BOISE, Idaho — A federal judge in Idaho on Oct. 27 ordered a dentist to pay $847,016 in restitution and forfeit $139,769.80 after pleading guilty to 24 counts of health care fraud (United States of America v. Cherie Renee Dillon, No. 16-cr-0037, D. Idaho, 2017 U.S. Dist. LEXIS 178810).
CLEVELAND — A chiropractor who pleaded guilty to conspiracy to commit health care fraud, health care fraud, conspiracy to commit money laundering and wire fraud cannot withdraw his plea, a federal judge in Ohio ruled Oct. 19, finding that the request was untimely (United States of America v. John Fortuna, No. 14cr447, N.D. Ohio, 2017 U.S. Dist. LEXIS 173297).
PORTLAND, Ore. — After finding that the state of Oregon waived its right to sovereign immunity in an action brought by an insurer that seeks to have an environmental policy voided based on alleged misrepresentations made by the insureds, an Oregon federal judge on Oct. 17 adopted a magistrate judge’s recommendation to grant the state’s motion to intervene (United Specialty Insurance Co. v. Clay Jonak, et al., No. 3:17-cv-00330, D. Ore., 2017 U.S. Dist. LEXIS 172150).
PROVIDENCE, R.I. — A Rhode Island doctor on Oct. 25 pleaded guilty to health care fraud and taking kickbacks for prescribing the opioid Subsys to unqualified patients (United States of America v. Jerrold N. Rosenberg, No. 17-9, D. R.I.).
DAYTON, Ohio — An Ohio appeals panel on Oct. 20 overturned a trial court judge’s ruling that resentenced a woman on one count of insurance fraud, holding that the judge should have found that the sentence would run concurrently with, rather than consecutive to, other charges (State of Ohio v. Eva Christian, No. 27236, Ohio App., 2nd Dist., 2017 Ohio App. LEXIS 4641).

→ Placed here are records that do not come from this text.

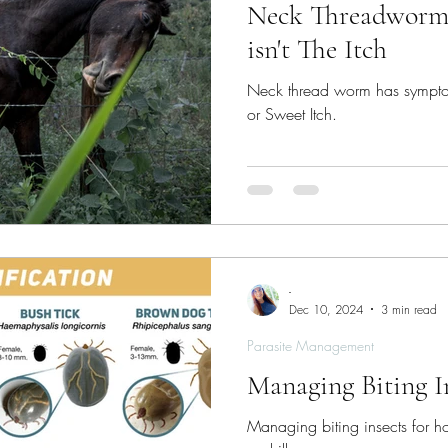
Neck Threadworm 
isn't The Itch
Neck thread worm has symptom
or Sweet Itch.
-
Dec 10, 2024
3 min read
Parasite Management
Managing Biting I
Managing biting insects for hor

HOUSTON — The United States of America, the state of Texas, a whistleblower, a nursing home and its parent company on Oct. 6 filed a joint stipulation of dismissal of claims alleging that the nursing home conducted a scheme to bill Medicare and Texas Medicaid to obtain payment for services that were never provided or were so deficient that they harmed patients and were “essentially worthless” (United States and Texas ex rel. Susan Anthony v. Health Services Management, Inc., et al., No. 15-2291, S.D. Texas).